Explain Codes LogoExplain Codes Logo

How can I find all matches to a regular expression in Python?

python
regex
finditer
match-objects
Nikita BarsukovbyNikita Barsukov·Dec 29, 2024
TLDR

Harness the power of re.findall() to retrieve all occurrences of a regex pattern in a string, in a distilled and streamlined fashion:

import re matches = re.findall(r"pattern", "search_string")

For instance, if we want words that kick off with an 'S':

matches = re.findall(r"\bS\w+", "The rain in Spain")

The output we get is: ['Spain']. A no-nonsense, effective approach.

Using finditer for better performance

When wrestling with substantial text bodies or requiring more match details, re.finditer() stands as an efficient alternative. It returns an iterator yielding MatchObject instances instead of a list:

matches = re.finditer(r"\bS\w+", "The rain in Spain") for match in matches: print(match.group()) # Prints 'Spain'; finditer is the heavyweight champion.

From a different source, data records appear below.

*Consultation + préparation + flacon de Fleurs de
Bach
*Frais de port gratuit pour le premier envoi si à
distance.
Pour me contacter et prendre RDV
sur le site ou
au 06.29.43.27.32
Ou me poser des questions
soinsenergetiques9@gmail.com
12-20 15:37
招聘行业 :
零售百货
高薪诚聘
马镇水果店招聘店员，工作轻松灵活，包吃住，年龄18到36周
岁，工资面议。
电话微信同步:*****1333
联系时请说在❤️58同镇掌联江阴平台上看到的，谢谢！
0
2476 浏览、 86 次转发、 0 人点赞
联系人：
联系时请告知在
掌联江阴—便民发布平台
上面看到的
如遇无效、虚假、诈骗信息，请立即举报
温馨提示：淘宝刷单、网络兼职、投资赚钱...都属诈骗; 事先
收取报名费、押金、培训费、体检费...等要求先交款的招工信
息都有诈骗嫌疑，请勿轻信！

Squeezing information from MatchObjects

Each MatchObject from re.finditer() is a goldmine of details about each match. You can extract these nuggets of information through methods such as .group(), .start(), .end(), and .groups(). Behold the power of .group():

matches = [m.group() for m in re.finditer(r"(\bS\w+)", "The rain in Spain")]

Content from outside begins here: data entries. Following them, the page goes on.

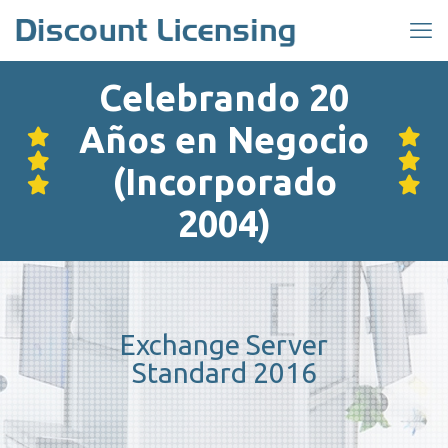
Celebrando 20
Años en Negocio
(Incorporado
2004)
Exchange Server
Standard 2016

Findall and capturing groups

If your regular expression incorporates groups, re.findall() brings home just the groups. Given several groups, you receive a list of tuples:

matches = re.findall(r"(\bT\w+)\s(\bS\w+)", "The rain in Spain stays mainly in the plain")

This yields group party pairs: [('The', 'Spain'), ('The', 'stays')].

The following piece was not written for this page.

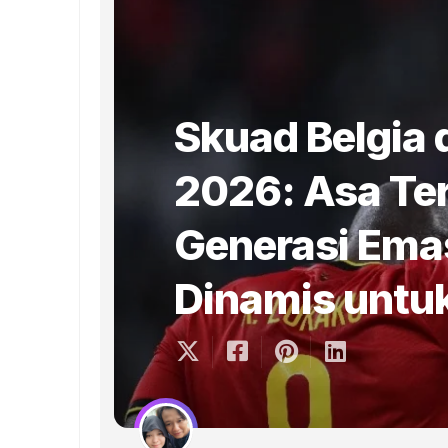
Skuad Belgia d
2026: Asa Ter
Generasi Ema
Dinamis untu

Beware of regex's greedy nature

Regex can get a bit too eager sometimes. Domesticate its greedy nature with a non-greedy match ? to avoid any surprising findings:

# Greedy match matches = re.findall(r"<.*>", "<tag>content</tag>") # Spits: ['<tag>content</tag>'] # Non-greedy match matches = re.findall(r"<.*?>", "<tag>content</tag>") # Spits: ['<tag>', '</tag>'] # Greediness cured!

Flags: the secret spices of regex

Meetings with flags like re.IGNORECASE can bring a radical change of attitude. Think of them as secret spices for flavorful results:

matches = re.findall(r"spain", "The rain in Spain", re.IGNORECASE) # Feeds you: ['Spain']

Dealing with the Unicode dragon

Taming the dragon of Unicode matching is no child's play. Equip yourself with the flag re.UNICODE to secure your regex from any Unicode character inconsistencies:

matches = re.findall(r"\w+", "café", re.UNICODE) # Lets you enjoy: ['café'] # A hot cup of ‘café’!